Review by Sean Boelman
Although the single-take film is undeniably a gimmick, when executed well, it can result in a genuinely suspenseful thriller. Philip Barantini’s Boiling Point certainly isn’t without its flaws, but it has plenty enough strong elements to make it a worthy movie even beyond its storytelling device.
The film follows the head chef and staff of a gourmet restaurant as they prepare for an especially grueling dinner service. Ultimately, one of the issues of the movie is that it has too many moving parts in the story. And while this does contribute to a feeling of realism, it also makes it feel like the film is too busy.

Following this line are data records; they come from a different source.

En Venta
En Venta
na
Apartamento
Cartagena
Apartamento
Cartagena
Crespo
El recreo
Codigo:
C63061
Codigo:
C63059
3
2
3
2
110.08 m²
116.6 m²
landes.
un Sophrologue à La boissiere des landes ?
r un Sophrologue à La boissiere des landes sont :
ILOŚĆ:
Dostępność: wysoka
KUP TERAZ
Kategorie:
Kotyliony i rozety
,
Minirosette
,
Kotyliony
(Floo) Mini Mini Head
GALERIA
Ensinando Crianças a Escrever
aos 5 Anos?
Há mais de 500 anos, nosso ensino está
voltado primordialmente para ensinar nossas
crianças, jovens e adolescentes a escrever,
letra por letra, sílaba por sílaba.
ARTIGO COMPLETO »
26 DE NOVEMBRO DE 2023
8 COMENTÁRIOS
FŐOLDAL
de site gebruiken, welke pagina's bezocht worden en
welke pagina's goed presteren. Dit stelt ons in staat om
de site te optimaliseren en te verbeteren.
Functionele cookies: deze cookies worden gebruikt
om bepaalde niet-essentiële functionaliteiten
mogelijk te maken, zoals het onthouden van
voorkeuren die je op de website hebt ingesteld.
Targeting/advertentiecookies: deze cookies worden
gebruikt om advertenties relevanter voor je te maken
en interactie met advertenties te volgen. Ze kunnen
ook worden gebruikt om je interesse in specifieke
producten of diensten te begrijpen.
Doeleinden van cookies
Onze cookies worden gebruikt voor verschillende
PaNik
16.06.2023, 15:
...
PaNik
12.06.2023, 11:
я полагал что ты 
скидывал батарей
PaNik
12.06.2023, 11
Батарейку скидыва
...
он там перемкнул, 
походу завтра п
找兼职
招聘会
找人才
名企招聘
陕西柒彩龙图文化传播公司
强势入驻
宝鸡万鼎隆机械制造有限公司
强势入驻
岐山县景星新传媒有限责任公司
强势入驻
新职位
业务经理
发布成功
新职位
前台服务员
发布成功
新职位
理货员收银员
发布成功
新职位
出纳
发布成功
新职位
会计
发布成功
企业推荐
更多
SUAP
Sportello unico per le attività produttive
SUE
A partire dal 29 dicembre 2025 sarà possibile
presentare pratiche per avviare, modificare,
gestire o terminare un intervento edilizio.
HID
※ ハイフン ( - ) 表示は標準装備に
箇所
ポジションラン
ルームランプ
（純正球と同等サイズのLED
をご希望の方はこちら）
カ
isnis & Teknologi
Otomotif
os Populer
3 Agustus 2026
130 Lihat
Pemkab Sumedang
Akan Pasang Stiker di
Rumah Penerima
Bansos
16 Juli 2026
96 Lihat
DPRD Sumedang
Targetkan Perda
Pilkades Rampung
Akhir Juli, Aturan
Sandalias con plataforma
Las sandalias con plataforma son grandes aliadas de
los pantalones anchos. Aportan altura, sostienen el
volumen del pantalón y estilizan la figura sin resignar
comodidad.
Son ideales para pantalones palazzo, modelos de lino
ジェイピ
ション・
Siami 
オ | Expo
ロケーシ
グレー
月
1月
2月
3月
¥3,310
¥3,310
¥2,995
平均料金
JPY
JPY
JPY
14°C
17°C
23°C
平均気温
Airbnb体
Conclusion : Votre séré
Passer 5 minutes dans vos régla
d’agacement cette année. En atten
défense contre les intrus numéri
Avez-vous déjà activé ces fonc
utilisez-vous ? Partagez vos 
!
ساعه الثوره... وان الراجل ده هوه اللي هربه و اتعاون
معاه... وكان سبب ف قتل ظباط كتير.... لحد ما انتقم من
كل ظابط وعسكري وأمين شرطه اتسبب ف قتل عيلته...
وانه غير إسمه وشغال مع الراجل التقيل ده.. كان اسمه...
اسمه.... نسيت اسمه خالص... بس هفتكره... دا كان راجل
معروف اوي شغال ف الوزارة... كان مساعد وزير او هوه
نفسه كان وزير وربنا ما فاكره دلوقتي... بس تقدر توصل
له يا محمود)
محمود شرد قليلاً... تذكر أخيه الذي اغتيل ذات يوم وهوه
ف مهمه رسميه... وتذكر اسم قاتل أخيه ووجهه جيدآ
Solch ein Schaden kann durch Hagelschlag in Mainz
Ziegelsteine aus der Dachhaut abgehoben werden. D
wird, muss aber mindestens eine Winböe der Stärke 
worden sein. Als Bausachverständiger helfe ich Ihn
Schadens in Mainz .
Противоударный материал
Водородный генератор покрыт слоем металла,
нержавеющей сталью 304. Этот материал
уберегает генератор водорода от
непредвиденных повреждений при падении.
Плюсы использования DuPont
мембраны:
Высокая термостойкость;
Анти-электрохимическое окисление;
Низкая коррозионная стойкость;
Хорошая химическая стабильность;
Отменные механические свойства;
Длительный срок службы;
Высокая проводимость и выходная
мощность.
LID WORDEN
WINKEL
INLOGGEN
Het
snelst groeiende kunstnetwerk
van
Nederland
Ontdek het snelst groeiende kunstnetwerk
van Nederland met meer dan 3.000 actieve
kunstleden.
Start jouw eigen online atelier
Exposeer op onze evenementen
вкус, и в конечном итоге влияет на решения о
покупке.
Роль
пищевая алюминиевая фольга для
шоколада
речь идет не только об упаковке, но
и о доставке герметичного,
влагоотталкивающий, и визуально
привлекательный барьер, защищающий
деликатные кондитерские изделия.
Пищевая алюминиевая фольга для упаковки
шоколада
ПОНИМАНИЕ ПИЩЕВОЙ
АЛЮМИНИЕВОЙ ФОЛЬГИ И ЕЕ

As is the case with any movie that is shot in a single take, the film is limited by the constraints of playing out in real time. But unlike a lot of those movies, this never drags thanks to the fact that it keeps pushing. There is a constantly mounting feeling of tension, and while it doesn’t pay off as one would hope, it mostly works quite well.
Because of the fact that there are so many moving parts, there are also a lot of themes in play. Some of these, like the film’s exploration of accountability, are really insightful. But on the other hand, there are a lot of subplots that feel entirely underdeveloped. And the ending of the movie is about as unsubtle as they come.
The character development in the film is also a problem. It is in this regard that it becomes abundantly obvious that the movie has bitten off more than it can chew. The film does a good enough job of developing the protagonist, but he is the only character in the movie with a substantial amount of depth. The film tries to make the audience care about some of the other restaurant employees but there is not enough screen time for it to work.
This is an extraordinary showcase for lead actor Stephen Graham, who gives what is undeniably the best performance of his career. He does an exceptional job of capturing this rapid descent into madness. In the supporting cast, Jason Flemyng is also a stand-out, being very effectively hateable.
Any movie that is shot in a single take is obviously quite an impressive feat, but the thing that stands out about this is the way in which it really immerses the viewer in the restaurant setting. The production design and cinematography are very effective at ratcheting up the anxiety that the viewer will inevitably feel.
The writing of Boiling Point definitely isn’t its strongest suit, but there are a lot of really good things happening here. It’s a tense, effective thriller boosted by strong performances and strong execution.
Boiling Point is now in theaters and hits VOD on November 23.